By Tom Ribe
The Valles Caldera National Preserve is beginning its Sierra Club-supported transition from experimental National Trust to the National Park Service following the December passage of Senate Bill 285.
The transition will largely be complete next July, and the Park Service will manage the Valles Caldera as a preserve, with a budget close to what Congress has been appropriating to the trust. Over the last 15 years, the Valles Caldera staff has developed an outstanding science program that will continue. This research and monitoring program attracted over $3 million in outside research at VCNP last year and has increased our understanding of climate change in the southern Rockies.

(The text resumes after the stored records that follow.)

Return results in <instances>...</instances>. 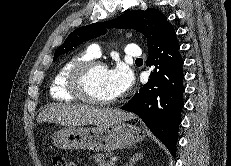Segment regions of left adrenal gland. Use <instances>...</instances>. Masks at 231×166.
Returning <instances> with one entry per match:
<instances>
[{
    "instance_id": "left-adrenal-gland-1",
    "label": "left adrenal gland",
    "mask_w": 231,
    "mask_h": 166,
    "mask_svg": "<svg viewBox=\"0 0 231 166\" xmlns=\"http://www.w3.org/2000/svg\"><path fill=\"white\" fill-rule=\"evenodd\" d=\"M142 157H143V153L142 152H137V153L133 154V156H131L129 158V161L127 162L126 166H133Z\"/></svg>"
}]
</instances>
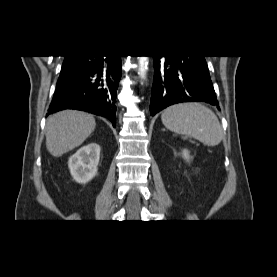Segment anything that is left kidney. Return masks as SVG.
<instances>
[{"mask_svg":"<svg viewBox=\"0 0 277 277\" xmlns=\"http://www.w3.org/2000/svg\"><path fill=\"white\" fill-rule=\"evenodd\" d=\"M182 157H183L185 160L189 161V159H190L189 151L186 150V149L182 150Z\"/></svg>","mask_w":277,"mask_h":277,"instance_id":"5707ae66","label":"left kidney"}]
</instances>
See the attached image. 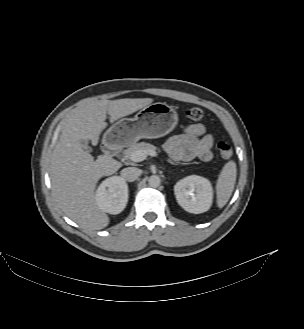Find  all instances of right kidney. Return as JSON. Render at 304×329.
<instances>
[{"label":"right kidney","mask_w":304,"mask_h":329,"mask_svg":"<svg viewBox=\"0 0 304 329\" xmlns=\"http://www.w3.org/2000/svg\"><path fill=\"white\" fill-rule=\"evenodd\" d=\"M95 198L102 211L119 214L128 202V185L119 176L109 177L99 185Z\"/></svg>","instance_id":"1"}]
</instances>
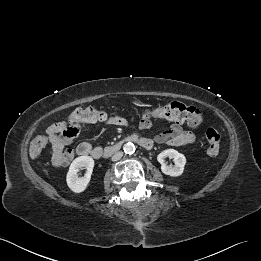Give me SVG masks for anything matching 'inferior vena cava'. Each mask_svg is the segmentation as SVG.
<instances>
[{
	"label": "inferior vena cava",
	"mask_w": 261,
	"mask_h": 261,
	"mask_svg": "<svg viewBox=\"0 0 261 261\" xmlns=\"http://www.w3.org/2000/svg\"><path fill=\"white\" fill-rule=\"evenodd\" d=\"M122 156H123V152H117V153H115L113 156H112V161H118V160H120L121 158H122Z\"/></svg>",
	"instance_id": "inferior-vena-cava-1"
}]
</instances>
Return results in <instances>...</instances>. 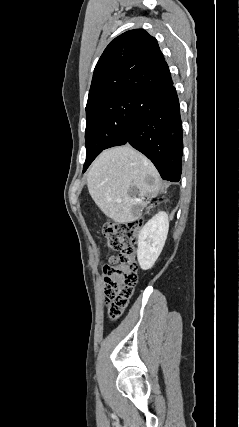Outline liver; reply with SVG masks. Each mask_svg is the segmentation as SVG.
<instances>
[{"instance_id": "6515ba94", "label": "liver", "mask_w": 239, "mask_h": 427, "mask_svg": "<svg viewBox=\"0 0 239 427\" xmlns=\"http://www.w3.org/2000/svg\"><path fill=\"white\" fill-rule=\"evenodd\" d=\"M87 186L100 210L122 224L137 219L146 206L145 197L153 198L162 190L155 166L129 145L103 151L89 169Z\"/></svg>"}]
</instances>
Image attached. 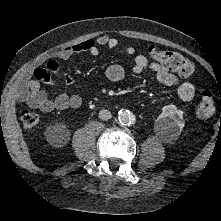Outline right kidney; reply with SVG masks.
Wrapping results in <instances>:
<instances>
[{
  "mask_svg": "<svg viewBox=\"0 0 221 221\" xmlns=\"http://www.w3.org/2000/svg\"><path fill=\"white\" fill-rule=\"evenodd\" d=\"M46 134L49 138L53 139L54 141L61 142L67 137L68 130L64 124L56 123L55 125L47 128Z\"/></svg>",
  "mask_w": 221,
  "mask_h": 221,
  "instance_id": "obj_1",
  "label": "right kidney"
}]
</instances>
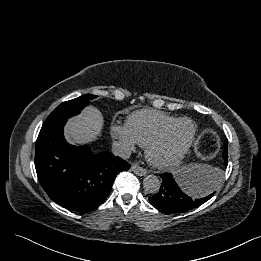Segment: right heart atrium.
<instances>
[{
    "instance_id": "1",
    "label": "right heart atrium",
    "mask_w": 261,
    "mask_h": 261,
    "mask_svg": "<svg viewBox=\"0 0 261 261\" xmlns=\"http://www.w3.org/2000/svg\"><path fill=\"white\" fill-rule=\"evenodd\" d=\"M110 135L116 141L122 153H130L137 147V142L129 132L126 125L114 123L110 127Z\"/></svg>"
}]
</instances>
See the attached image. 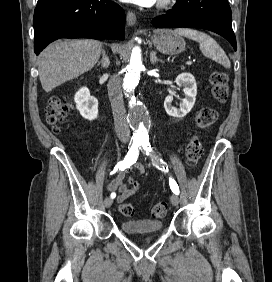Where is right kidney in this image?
<instances>
[{
	"label": "right kidney",
	"mask_w": 272,
	"mask_h": 282,
	"mask_svg": "<svg viewBox=\"0 0 272 282\" xmlns=\"http://www.w3.org/2000/svg\"><path fill=\"white\" fill-rule=\"evenodd\" d=\"M76 108L81 116L89 121L95 120L98 115V100L90 95L87 87H82L74 96Z\"/></svg>",
	"instance_id": "right-kidney-1"
}]
</instances>
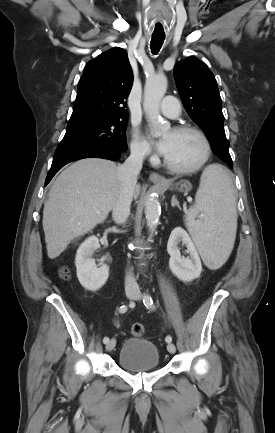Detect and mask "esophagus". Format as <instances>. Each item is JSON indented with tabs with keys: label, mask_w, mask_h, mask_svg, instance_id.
<instances>
[{
	"label": "esophagus",
	"mask_w": 275,
	"mask_h": 433,
	"mask_svg": "<svg viewBox=\"0 0 275 433\" xmlns=\"http://www.w3.org/2000/svg\"><path fill=\"white\" fill-rule=\"evenodd\" d=\"M149 179L151 182H153L156 185H165L167 184V180L161 176L160 174L156 173V172H151L149 175Z\"/></svg>",
	"instance_id": "34e87169"
}]
</instances>
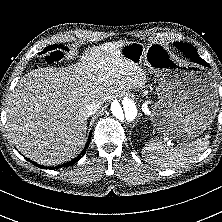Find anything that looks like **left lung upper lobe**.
<instances>
[{"instance_id": "5c2ea615", "label": "left lung upper lobe", "mask_w": 222, "mask_h": 222, "mask_svg": "<svg viewBox=\"0 0 222 222\" xmlns=\"http://www.w3.org/2000/svg\"><path fill=\"white\" fill-rule=\"evenodd\" d=\"M174 45L181 51H183V53L185 55H188V54H193L194 56H196L197 58H200L197 54V51L196 49L191 45V44H188V43H181V42H176L174 43ZM202 59V58H200Z\"/></svg>"}]
</instances>
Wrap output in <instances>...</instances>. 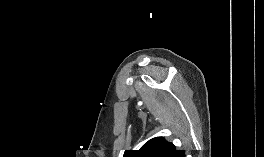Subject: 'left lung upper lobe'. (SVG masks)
I'll use <instances>...</instances> for the list:
<instances>
[{
    "instance_id": "left-lung-upper-lobe-1",
    "label": "left lung upper lobe",
    "mask_w": 264,
    "mask_h": 157,
    "mask_svg": "<svg viewBox=\"0 0 264 157\" xmlns=\"http://www.w3.org/2000/svg\"><path fill=\"white\" fill-rule=\"evenodd\" d=\"M123 157H185V151L176 149L163 137H156L146 142L139 150H126Z\"/></svg>"
}]
</instances>
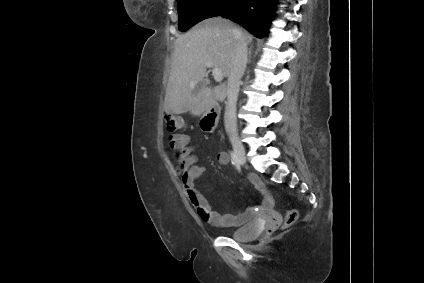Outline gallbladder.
I'll return each mask as SVG.
<instances>
[{
    "label": "gallbladder",
    "mask_w": 424,
    "mask_h": 283,
    "mask_svg": "<svg viewBox=\"0 0 424 283\" xmlns=\"http://www.w3.org/2000/svg\"><path fill=\"white\" fill-rule=\"evenodd\" d=\"M203 82L201 81V82H199L198 83V85H197V87L195 88V90H193L192 91V93L194 94V95H196L200 90H201V88H202V86H203Z\"/></svg>",
    "instance_id": "obj_1"
}]
</instances>
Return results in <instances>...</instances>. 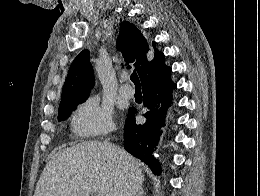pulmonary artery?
Wrapping results in <instances>:
<instances>
[{
  "label": "pulmonary artery",
  "mask_w": 260,
  "mask_h": 196,
  "mask_svg": "<svg viewBox=\"0 0 260 196\" xmlns=\"http://www.w3.org/2000/svg\"><path fill=\"white\" fill-rule=\"evenodd\" d=\"M120 95L125 98H132L134 96V89L129 85H124L120 88Z\"/></svg>",
  "instance_id": "pulmonary-artery-1"
}]
</instances>
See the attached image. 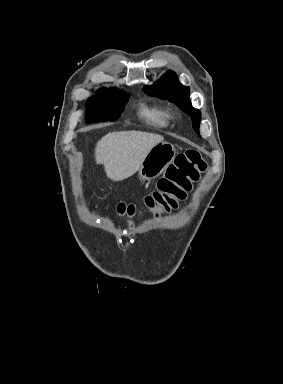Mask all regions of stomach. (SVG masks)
I'll use <instances>...</instances> for the list:
<instances>
[{
    "label": "stomach",
    "instance_id": "stomach-1",
    "mask_svg": "<svg viewBox=\"0 0 283 384\" xmlns=\"http://www.w3.org/2000/svg\"><path fill=\"white\" fill-rule=\"evenodd\" d=\"M176 150L168 142H159L146 154L138 172L140 180H154L173 162Z\"/></svg>",
    "mask_w": 283,
    "mask_h": 384
}]
</instances>
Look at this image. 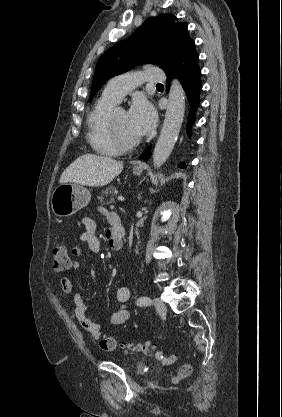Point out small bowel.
Masks as SVG:
<instances>
[{
	"mask_svg": "<svg viewBox=\"0 0 282 417\" xmlns=\"http://www.w3.org/2000/svg\"><path fill=\"white\" fill-rule=\"evenodd\" d=\"M99 211L107 218L110 228L106 232V238L110 247L112 244H117L115 240L116 229L121 225L120 217L114 211H110L104 207H100ZM81 224L83 225V231L79 234V243L74 245L72 253L76 257L82 255L83 246H86L93 254L100 255L102 252V245L99 236L96 234V223L88 216L81 218ZM122 245V243H121ZM122 247V246H121ZM74 270H80L82 263L79 260H74L71 263ZM60 286L62 292L65 295H69L73 292V285L69 278L63 277L60 279ZM117 302L121 307L113 311L110 315L111 325H122L129 319V311L125 307V304L130 298V289L127 286H120L116 290L115 294ZM74 308L70 311V317L78 322L82 328H84L91 337L96 340L106 339L101 323L89 313L87 302L81 293H74L73 295Z\"/></svg>",
	"mask_w": 282,
	"mask_h": 417,
	"instance_id": "small-bowel-1",
	"label": "small bowel"
}]
</instances>
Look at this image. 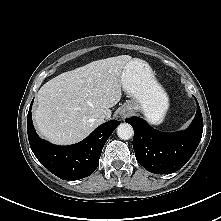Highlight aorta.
Wrapping results in <instances>:
<instances>
[{
  "instance_id": "obj_1",
  "label": "aorta",
  "mask_w": 221,
  "mask_h": 221,
  "mask_svg": "<svg viewBox=\"0 0 221 221\" xmlns=\"http://www.w3.org/2000/svg\"><path fill=\"white\" fill-rule=\"evenodd\" d=\"M134 131L130 124L128 123H121L117 127V135L122 140H129L133 137Z\"/></svg>"
}]
</instances>
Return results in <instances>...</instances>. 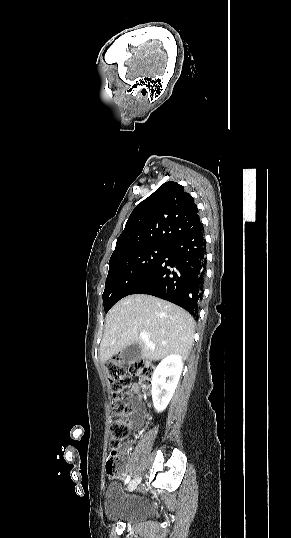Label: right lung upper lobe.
<instances>
[{
	"mask_svg": "<svg viewBox=\"0 0 291 538\" xmlns=\"http://www.w3.org/2000/svg\"><path fill=\"white\" fill-rule=\"evenodd\" d=\"M201 225L193 197L169 181L135 207L111 258L152 245L170 246Z\"/></svg>",
	"mask_w": 291,
	"mask_h": 538,
	"instance_id": "obj_1",
	"label": "right lung upper lobe"
}]
</instances>
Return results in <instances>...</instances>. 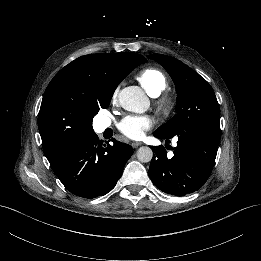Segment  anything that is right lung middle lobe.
<instances>
[{"mask_svg":"<svg viewBox=\"0 0 261 261\" xmlns=\"http://www.w3.org/2000/svg\"><path fill=\"white\" fill-rule=\"evenodd\" d=\"M139 64H140V62H138L135 58L126 62L125 66H124V74H123L122 79L124 77H126L127 74ZM112 95H113V92L105 93L98 97V101H96V112H98L100 108L106 109L109 106Z\"/></svg>","mask_w":261,"mask_h":261,"instance_id":"dd1d6c3e","label":"right lung middle lobe"}]
</instances>
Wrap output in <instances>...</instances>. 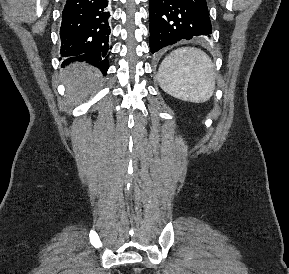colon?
Here are the masks:
<instances>
[{
  "instance_id": "5ec220e1",
  "label": "colon",
  "mask_w": 289,
  "mask_h": 274,
  "mask_svg": "<svg viewBox=\"0 0 289 274\" xmlns=\"http://www.w3.org/2000/svg\"><path fill=\"white\" fill-rule=\"evenodd\" d=\"M138 272H139V269L136 270V273H138Z\"/></svg>"
}]
</instances>
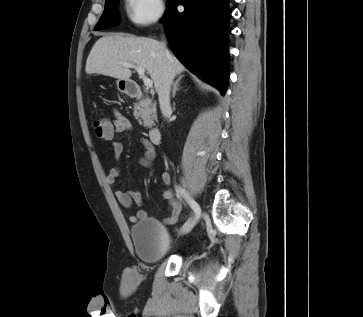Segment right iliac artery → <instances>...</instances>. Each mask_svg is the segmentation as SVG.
Returning <instances> with one entry per match:
<instances>
[{
  "label": "right iliac artery",
  "mask_w": 363,
  "mask_h": 317,
  "mask_svg": "<svg viewBox=\"0 0 363 317\" xmlns=\"http://www.w3.org/2000/svg\"><path fill=\"white\" fill-rule=\"evenodd\" d=\"M178 192L186 199V201L189 203V205L191 206V208L193 209V211L195 212L197 219L200 216V207L199 205L192 200L189 196H187V194L185 193L184 189L182 188H178Z\"/></svg>",
  "instance_id": "82829eb1"
}]
</instances>
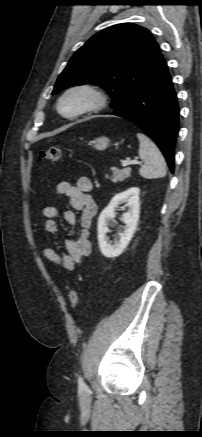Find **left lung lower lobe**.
<instances>
[{
    "label": "left lung lower lobe",
    "instance_id": "1",
    "mask_svg": "<svg viewBox=\"0 0 202 437\" xmlns=\"http://www.w3.org/2000/svg\"><path fill=\"white\" fill-rule=\"evenodd\" d=\"M112 114L131 121L150 136L162 151L170 171H174L179 106L167 64Z\"/></svg>",
    "mask_w": 202,
    "mask_h": 437
}]
</instances>
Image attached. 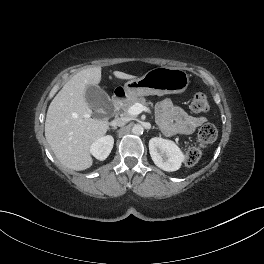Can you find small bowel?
Instances as JSON below:
<instances>
[{
    "label": "small bowel",
    "mask_w": 264,
    "mask_h": 264,
    "mask_svg": "<svg viewBox=\"0 0 264 264\" xmlns=\"http://www.w3.org/2000/svg\"><path fill=\"white\" fill-rule=\"evenodd\" d=\"M158 123L167 136L190 135L206 122L203 116H192L166 99L157 105Z\"/></svg>",
    "instance_id": "obj_1"
}]
</instances>
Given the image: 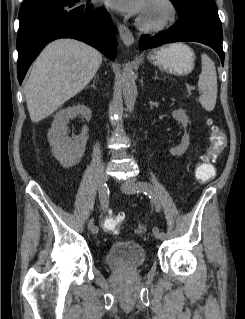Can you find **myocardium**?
<instances>
[{
  "instance_id": "obj_1",
  "label": "myocardium",
  "mask_w": 245,
  "mask_h": 319,
  "mask_svg": "<svg viewBox=\"0 0 245 319\" xmlns=\"http://www.w3.org/2000/svg\"><path fill=\"white\" fill-rule=\"evenodd\" d=\"M148 3H160L166 10V16L160 21L150 22L145 20L142 16L137 19V26L145 32H160L175 23L178 12L177 7L172 0H148Z\"/></svg>"
}]
</instances>
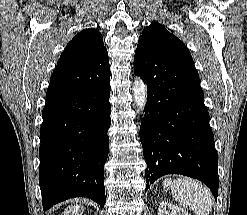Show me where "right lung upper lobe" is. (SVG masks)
<instances>
[{
    "label": "right lung upper lobe",
    "instance_id": "cb5924a9",
    "mask_svg": "<svg viewBox=\"0 0 247 215\" xmlns=\"http://www.w3.org/2000/svg\"><path fill=\"white\" fill-rule=\"evenodd\" d=\"M106 52L101 33L94 29H85L68 43L59 62L88 63Z\"/></svg>",
    "mask_w": 247,
    "mask_h": 215
}]
</instances>
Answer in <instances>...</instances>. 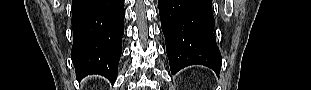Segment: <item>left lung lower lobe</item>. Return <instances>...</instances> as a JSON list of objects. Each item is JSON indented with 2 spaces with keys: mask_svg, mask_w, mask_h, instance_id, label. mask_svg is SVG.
Segmentation results:
<instances>
[{
  "mask_svg": "<svg viewBox=\"0 0 311 90\" xmlns=\"http://www.w3.org/2000/svg\"><path fill=\"white\" fill-rule=\"evenodd\" d=\"M172 74L189 65L220 72L222 57L213 34L212 0H158Z\"/></svg>",
  "mask_w": 311,
  "mask_h": 90,
  "instance_id": "1",
  "label": "left lung lower lobe"
}]
</instances>
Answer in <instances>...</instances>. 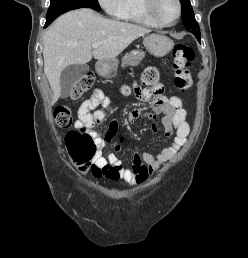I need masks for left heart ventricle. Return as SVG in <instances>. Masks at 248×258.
I'll return each mask as SVG.
<instances>
[{
	"label": "left heart ventricle",
	"mask_w": 248,
	"mask_h": 258,
	"mask_svg": "<svg viewBox=\"0 0 248 258\" xmlns=\"http://www.w3.org/2000/svg\"><path fill=\"white\" fill-rule=\"evenodd\" d=\"M154 12L161 21H173L177 14L175 0H155Z\"/></svg>",
	"instance_id": "b2bd125f"
}]
</instances>
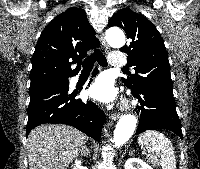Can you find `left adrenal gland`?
<instances>
[{
  "label": "left adrenal gland",
  "mask_w": 200,
  "mask_h": 169,
  "mask_svg": "<svg viewBox=\"0 0 200 169\" xmlns=\"http://www.w3.org/2000/svg\"><path fill=\"white\" fill-rule=\"evenodd\" d=\"M134 152V150H130L129 155H131Z\"/></svg>",
  "instance_id": "1"
}]
</instances>
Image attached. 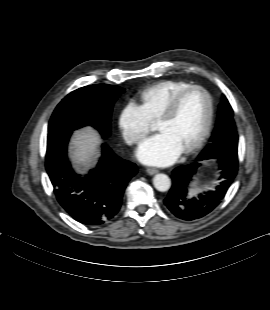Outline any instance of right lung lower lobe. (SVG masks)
I'll return each mask as SVG.
<instances>
[{
    "instance_id": "right-lung-lower-lobe-1",
    "label": "right lung lower lobe",
    "mask_w": 270,
    "mask_h": 310,
    "mask_svg": "<svg viewBox=\"0 0 270 310\" xmlns=\"http://www.w3.org/2000/svg\"><path fill=\"white\" fill-rule=\"evenodd\" d=\"M70 135L48 133L46 170L60 205L76 221L100 225L119 211L128 181L137 173V166L115 155L102 145V157L87 177L75 174L67 160Z\"/></svg>"
}]
</instances>
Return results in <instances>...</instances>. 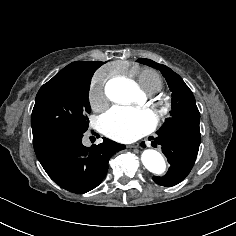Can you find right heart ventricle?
<instances>
[{
    "label": "right heart ventricle",
    "instance_id": "e07e8e85",
    "mask_svg": "<svg viewBox=\"0 0 236 236\" xmlns=\"http://www.w3.org/2000/svg\"><path fill=\"white\" fill-rule=\"evenodd\" d=\"M126 80L139 86L147 94H155L161 90L163 83L160 76L151 69H135L128 71L126 66L120 69ZM156 126H153V128ZM152 128V129H153Z\"/></svg>",
    "mask_w": 236,
    "mask_h": 236
}]
</instances>
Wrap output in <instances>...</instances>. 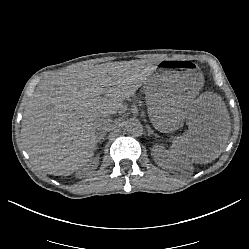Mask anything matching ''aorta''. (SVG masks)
Segmentation results:
<instances>
[{"mask_svg":"<svg viewBox=\"0 0 249 249\" xmlns=\"http://www.w3.org/2000/svg\"><path fill=\"white\" fill-rule=\"evenodd\" d=\"M125 128L130 134L138 135L142 131V125L136 118H130L125 123Z\"/></svg>","mask_w":249,"mask_h":249,"instance_id":"aorta-1","label":"aorta"}]
</instances>
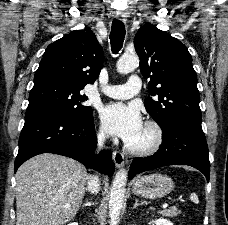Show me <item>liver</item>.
Wrapping results in <instances>:
<instances>
[{
    "instance_id": "1",
    "label": "liver",
    "mask_w": 228,
    "mask_h": 225,
    "mask_svg": "<svg viewBox=\"0 0 228 225\" xmlns=\"http://www.w3.org/2000/svg\"><path fill=\"white\" fill-rule=\"evenodd\" d=\"M15 177L16 225H65L77 215L87 181L78 161L44 153L21 165Z\"/></svg>"
}]
</instances>
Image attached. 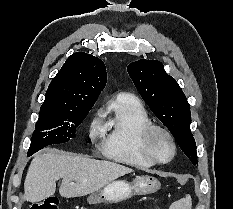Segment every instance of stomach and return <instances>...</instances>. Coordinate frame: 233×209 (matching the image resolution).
I'll use <instances>...</instances> for the list:
<instances>
[{
    "mask_svg": "<svg viewBox=\"0 0 233 209\" xmlns=\"http://www.w3.org/2000/svg\"><path fill=\"white\" fill-rule=\"evenodd\" d=\"M160 188L157 178L150 175L136 176L132 182L114 180L87 198L89 204L117 203L134 195H146Z\"/></svg>",
    "mask_w": 233,
    "mask_h": 209,
    "instance_id": "1",
    "label": "stomach"
}]
</instances>
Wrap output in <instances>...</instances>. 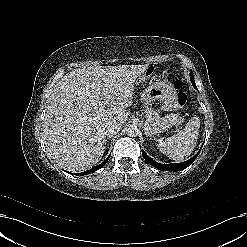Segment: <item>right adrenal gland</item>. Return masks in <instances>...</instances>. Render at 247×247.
<instances>
[{"mask_svg": "<svg viewBox=\"0 0 247 247\" xmlns=\"http://www.w3.org/2000/svg\"><path fill=\"white\" fill-rule=\"evenodd\" d=\"M111 137H108L106 140H105V145H106V143L108 142V140L110 139Z\"/></svg>", "mask_w": 247, "mask_h": 247, "instance_id": "obj_1", "label": "right adrenal gland"}]
</instances>
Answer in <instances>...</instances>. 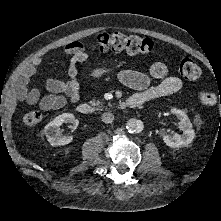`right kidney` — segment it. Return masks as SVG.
Returning a JSON list of instances; mask_svg holds the SVG:
<instances>
[{
  "label": "right kidney",
  "mask_w": 221,
  "mask_h": 221,
  "mask_svg": "<svg viewBox=\"0 0 221 221\" xmlns=\"http://www.w3.org/2000/svg\"><path fill=\"white\" fill-rule=\"evenodd\" d=\"M63 123L77 124V119H75L72 113H63L55 117L44 127V134L52 146H63L69 144L72 141V136L62 135L60 126Z\"/></svg>",
  "instance_id": "right-kidney-1"
}]
</instances>
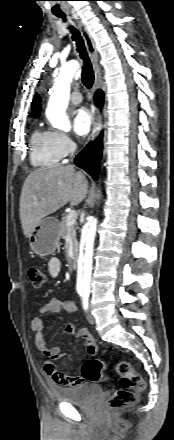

Some of the research is focused on an ecological restoration project that encompasses much of the preserve and a large area of the Santa Fe National Forest in the Jemez River watershed. Known as the “Southwest Jemez Mountains Collaborative Forest Landscape Restoration Project,” the U.S. Forest Service and Valles Caldera staff are working on treating more than 156,000 acres that had been overgrazed, logged, and fire-suppressed since around 1880. The restoration work involves mechanical thinning of small-diameter trees, prescribed fire, obliterating old roads and restoring streams and riparian areas. The work also includes Jemez Pueblo land and the pueblo’s forestry crews. Nationally, this project is one of eight, treating 1.5 million acres of ecologically degraded lands in nine states.
There will be extensive volunteer opportunities to remove fences, help field researchers, and assist with watershed restoration projects.